Todo empezó con un anuncio del periódico. Era poco después del 2000 (ya sabéis, esa fecha en la que de pequeños imaginábamos que comeríamos cápsulas con sabor a ajoarriero y que iríamos al trabajo en naves voladoras) y yo estaba en paro y embarazado y era una excepción (por lo primero, en cuanto a lo segundo la que técnicamente estaba embarazada era mi novia), una anomalía social, pues por aquella época prodigiosa todo el mundo menos yo pagaba alegremente dos hipotecas, se compraba monovolúmenes y salía de pinchos entresemana; todo el mundo, en definitiva, vivía por encima de sus posibilidades, o al menos eso dicen ahora consejeras, ministros y portavoces, para luego añadir que todos tenemos nuestra parte de responsabilidad en la crisis; eso también lo dijo Felipe de Borbón hace unas semanas, que somos o éramos unos gastones, que la crisis es o era doméstica y domésticamente se solucionaba, apretándose el cinturón, y que qué va ser esto, hombre, todo quisqui viviendo a cuerpo de rey…
El caso es que mientras se ataban los perros con txistorras de Larrasoaña yo, un precursor, un adelantado a los tiempos, un profeta de la crisis, no conseguía buscarme un trabajo, ni siquiera pateándome todas las ETT y demás agencias de esclavos, ni husmeando entre tangas y oráculos en las páginas de los periódicos para ver si salía algún anuncio de trabajo que me quitara de pobre y de plebeyo.
“Se buscan licenciados en humanidades para estudio social”, leí en una de aquellas batidas. Y decidí postularme para el puesto. Era perfecto para mí y ni siquiera tenía que disimular las máculas de mi ridiculum vitae, mis casillas en blanco en los apartados “Servicio militar”, “Inglés” o “Carnet de conducir”. Yo era un bicho raro, había nacido para tumbarme bajo el microscopio de un sociólogo. Efectivamente, no tardaron en llamarme. Me citaron en un edificio singular, lleno de oficinas en sus bajos y una piscina en la azotea, y salió a recibirme un tío guay, de esos que te aprietan la mano con fuerza y sonríen de tal modo que tú te preguntas si has coincidido con él en alguna noche psicotropical y llena de lagunas. Después comenzó a hablar, no paraba de hablar pero no decía nada, usó algún sinónimo de tapadera (¿Fundación? ¿Corporación?…), añadió que estaban llevando a cabo un macroestudio sobre movimientos sociales, y finalmente lo dejó caer: buscaban a personas que pudieran recabar información sobre oenegés, grupos antimilitaristas, “ecoterroristas”, se iba animando, y yo, que siempre he sido muy cuco, comencé a sospechar algo.
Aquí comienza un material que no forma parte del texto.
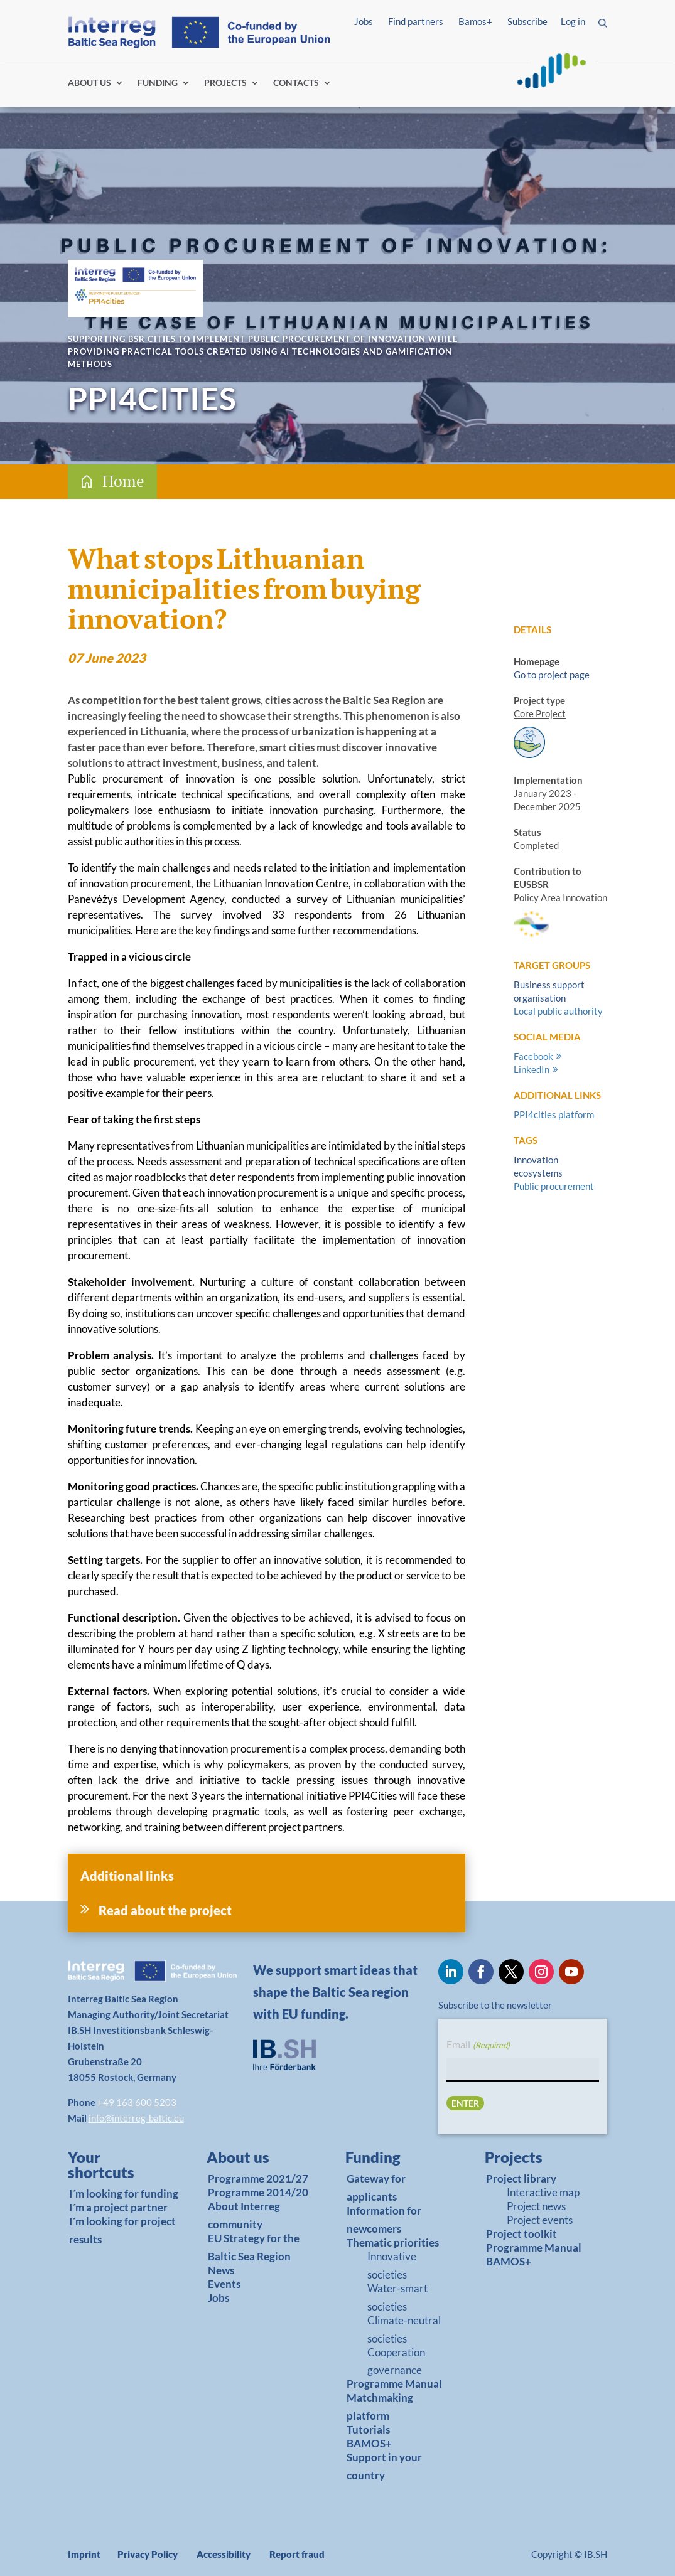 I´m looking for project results (122, 2230)
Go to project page (552, 674)
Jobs (363, 21)
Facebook (533, 1056)
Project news (536, 2206)
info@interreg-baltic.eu (136, 2118)
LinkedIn (531, 1069)
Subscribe (527, 21)
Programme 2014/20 (258, 2192)
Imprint (84, 2554)
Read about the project (165, 1910)
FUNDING (158, 83)
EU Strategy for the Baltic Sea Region (254, 2247)
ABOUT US (89, 83)
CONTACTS (296, 83)
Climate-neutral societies (404, 2329)
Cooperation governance (396, 2361)
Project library (521, 2178)
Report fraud (297, 2554)
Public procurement (554, 1186)
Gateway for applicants (376, 2187)
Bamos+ (475, 21)
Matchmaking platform (380, 2406)
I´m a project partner (118, 2207)
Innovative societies (391, 2265)
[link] (117, 2168)
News (221, 2270)
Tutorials (368, 2429)
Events (224, 2283)
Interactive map (543, 2192)
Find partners (415, 21)
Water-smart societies (397, 2297)
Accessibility (224, 2554)
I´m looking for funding (123, 2193)
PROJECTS (225, 83)
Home (123, 481)
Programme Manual (394, 2383)
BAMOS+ (369, 2443)
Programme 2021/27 (258, 2178)
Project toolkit (521, 2233)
Él creo que se dio cuenta, pero era un hombre de recursos, y entonces lo hizo, hizo aquello que convirtió ese momento en uno de los más extraños de mi vida, que traspasó la línea que separaba una entrevista de trabajo para alguien sin muchos escrúpulos, en las que todos alguna vez hemos caído (comerciales a puerta fría, negocios piramidales, cultivo de champiñones en la bañera) de un asunto turbio y peligroso: el tipo deslizó un billete de cincuenta euros por la mesa y me dijo “Cógelo”. Yo sentí que el mapa de Groenlandia se dibujaba en mi espalda y negué hasta tres veces, mientras veía cómo a la sonrisa de su boca, una cicatriz marcada durante un curso de persuasión en alguna academia militar, se le saltaban los puntos. Su mente no admitía la idea de que yo, un muerto de hambre, un embarazado, pudiera rechazar el dinero. No, yo debía coger la pasta, estrechar fuerte su mano y, ahora que también era un guay, subir con él a la piscina de la azotea a que me explicara los detalles de mi nuevo trabajo. Pero en lugar de eso me puse en pie y salí de aquella oficina con el corazón palpitando en las suelas de mis zapatillas, mientras a mis espaldas oía decir: “Ya te llamaremos, cuando te lo pienses mejor”.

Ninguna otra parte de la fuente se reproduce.